Year Of Efficient Eating

Is this the way to lose weight?

I'm such a child. I've been playing with my food again. The Horizon documentary "Fat vs Sugar" was broadcast here recently. It explored some of the science behind arguments for giving up either fat or sugar. Ignoring the extreme sides of that debate, the take-home message for me was that foods with equal quantities of fat and sugar suppress our "I've had enough" signals. In these situations, I keep eating not because I have ...

I’m such a child. I’ve been playing with my food again.

The Horizon documentary “Fat vs Sugar” was broadcast here recently. It explored some of the science behind arguments for giving up either fat or sugar.
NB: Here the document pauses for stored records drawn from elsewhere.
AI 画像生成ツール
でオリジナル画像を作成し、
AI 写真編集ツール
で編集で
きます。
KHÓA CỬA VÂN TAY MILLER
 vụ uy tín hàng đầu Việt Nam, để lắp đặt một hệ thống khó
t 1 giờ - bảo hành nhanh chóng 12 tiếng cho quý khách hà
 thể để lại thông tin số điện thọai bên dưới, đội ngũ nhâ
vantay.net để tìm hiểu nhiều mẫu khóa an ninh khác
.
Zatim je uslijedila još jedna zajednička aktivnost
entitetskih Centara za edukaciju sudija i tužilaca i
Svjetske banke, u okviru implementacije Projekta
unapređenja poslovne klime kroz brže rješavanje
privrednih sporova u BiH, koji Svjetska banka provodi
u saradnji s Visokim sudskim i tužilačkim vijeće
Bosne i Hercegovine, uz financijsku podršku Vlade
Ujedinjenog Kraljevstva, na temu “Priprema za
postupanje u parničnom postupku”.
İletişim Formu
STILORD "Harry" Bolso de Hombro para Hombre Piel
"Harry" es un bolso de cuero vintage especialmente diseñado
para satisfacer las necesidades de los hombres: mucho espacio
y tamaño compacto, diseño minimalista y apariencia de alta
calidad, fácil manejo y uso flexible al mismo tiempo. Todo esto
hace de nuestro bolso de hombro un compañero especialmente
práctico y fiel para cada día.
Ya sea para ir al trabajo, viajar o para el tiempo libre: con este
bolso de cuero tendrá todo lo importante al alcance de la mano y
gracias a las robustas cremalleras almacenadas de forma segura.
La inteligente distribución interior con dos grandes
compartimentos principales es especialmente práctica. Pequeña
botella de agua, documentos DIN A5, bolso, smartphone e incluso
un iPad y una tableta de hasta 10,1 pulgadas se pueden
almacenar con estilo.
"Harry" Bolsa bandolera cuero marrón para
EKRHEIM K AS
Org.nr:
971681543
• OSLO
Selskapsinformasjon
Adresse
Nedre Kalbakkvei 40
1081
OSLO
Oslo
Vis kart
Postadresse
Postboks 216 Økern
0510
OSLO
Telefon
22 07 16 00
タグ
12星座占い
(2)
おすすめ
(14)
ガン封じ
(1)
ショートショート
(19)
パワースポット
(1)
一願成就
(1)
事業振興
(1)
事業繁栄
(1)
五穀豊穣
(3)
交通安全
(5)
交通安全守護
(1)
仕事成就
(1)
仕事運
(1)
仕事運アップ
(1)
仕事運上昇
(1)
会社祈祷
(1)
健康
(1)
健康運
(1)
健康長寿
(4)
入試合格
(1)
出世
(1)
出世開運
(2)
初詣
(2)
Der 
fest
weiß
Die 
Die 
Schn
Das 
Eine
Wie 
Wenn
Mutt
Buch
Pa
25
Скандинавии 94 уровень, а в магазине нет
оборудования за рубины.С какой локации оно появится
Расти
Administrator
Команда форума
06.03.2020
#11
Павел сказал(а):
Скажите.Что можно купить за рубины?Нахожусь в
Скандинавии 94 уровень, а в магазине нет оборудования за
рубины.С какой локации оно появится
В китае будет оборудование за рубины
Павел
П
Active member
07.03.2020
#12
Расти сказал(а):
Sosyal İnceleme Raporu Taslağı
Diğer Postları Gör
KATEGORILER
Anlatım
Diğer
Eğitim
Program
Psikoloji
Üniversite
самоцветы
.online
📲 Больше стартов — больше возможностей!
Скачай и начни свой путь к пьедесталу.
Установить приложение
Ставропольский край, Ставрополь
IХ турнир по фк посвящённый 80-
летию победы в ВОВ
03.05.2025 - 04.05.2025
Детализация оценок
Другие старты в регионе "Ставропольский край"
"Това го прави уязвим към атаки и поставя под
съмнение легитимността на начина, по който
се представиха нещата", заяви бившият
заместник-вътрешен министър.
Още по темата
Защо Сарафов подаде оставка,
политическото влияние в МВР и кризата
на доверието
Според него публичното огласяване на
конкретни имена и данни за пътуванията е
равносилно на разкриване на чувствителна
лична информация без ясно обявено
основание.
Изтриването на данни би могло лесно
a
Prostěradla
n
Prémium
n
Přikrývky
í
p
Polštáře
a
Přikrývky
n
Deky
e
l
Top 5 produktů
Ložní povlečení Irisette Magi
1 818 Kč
Ignoring the extreme sides of that debate, the take-home message for me was that foods with equal quantities of fat and sugar suppress our “I’ve had enough” signals. In these situations, I keep eating not because I have no willpower but because my body cannot react the way nature intended. The food manufacturer has tricked me into eating not just more than I need but also more than I want.

In response, I’ve been experimenting. And while I was experimenting, I finally broke through the three kilogram barrier that has plagued me for years.

My three kilogram barrier

When I began fixing my eating habits back in 2012, I didn’t just go on a diet I’d found in a magazine. Instead, I progressively studied my way through the various food groups. When necessary, I bought new kitchen equipment. Change was gradual and sustained, though not total.

Eighteen months ago, I began fixing my exercise habits. I didn’t just go to the gym three times a week. I didn’t go to the gym at all. Instead, I progressively added more activity to each day and each week. I had a wonderful time, trying things I hadn’t done in years, getting back out into the bush, taking my camera with me. I admit, though, the amount of exercise does vary. The big set pieces aren’t as routine as I’d like, but I’m sitting less and moving more.

I feel a lot better, but doctors still frown at me because the weight didn’t shift. I see-sawed within this range of three kilograms.

My experiment – Fat vs Sugar

My experiment was confined to a subjective assessment of appetite. It was limited by the fact that I couldn’t separate all my meals into only fat or only sugar. The aim, then, was to separate where possible and reduce the ratio where separation was not feasible.

Under the Sugar heading, the documentary included any food that we know to be sugar or that breaks down to the various types of sugars when digested. Under the Sugar heading were sugars (obviously), carbohydrates, vegetables and fruits.

Under the Fat heading were the meats and diary.

The results

The more time between the consumption of the meats/dairy and the carbs/sugars, the less I wanted to eat and the more sensible my appetite felt.

The further from equal the ratio of fat to sugar or sugar to fat, the slower I ate and the less I wanted to eat.

The closer to equal the ratio of fat and sugar, the more outlandish my appetite when I knew I wasn’t hungry. I ate more than I really wanted.

I took a closer look at the wrapper of the 100g of organic white chocolate I’d just finished. I ate it in one sitting while reading the paper this morning. My subjective view of the experience placed it in the Outlandish Appetite category. Sure enough, the information panel shows 9.6g of fats for every 12.8g of sugars. That’s a ratio of 3 to 4. That’s pretty close to equal.

The experiment also showed how difficult it will be to completely ignore all equal ratio foods. Manufacturers want us to buy more … and more. And that’s not just the packaged foods from the supermarket; it’s also the sandwich bar and coffee shop.

Next steps

The experiment over, it’s time to decide if … no, strike that … it’s time to decide how to implement change. The aim is to allow the body to signal “I’ve had enough thanks”, while maintaining appropriate nutrition.

The strategy, then, is as follows:

1. What am I eating that encourages appetite?

2. Which of those can I do without?

3. Which could be adjusted to reduce the ratio?

4. Look for new food combinations that don’t encourage appetite.

Here’s an example:

I don’t want to give up my glass of milk each morning, but I can’t abide the taste of plain milk. I’d already dismissed the three heaped teaspoons of flavouring suggested by the manufacturer as too sweet for me. One teaspoon proved ideal. I could drink quickly and smoothly from the tall glass. I’ve now reduced that to 1/2 a teaspoon. I drink from the glass a lot slower.

The other up-side is that that package of drinking chocolate will now last twice as long.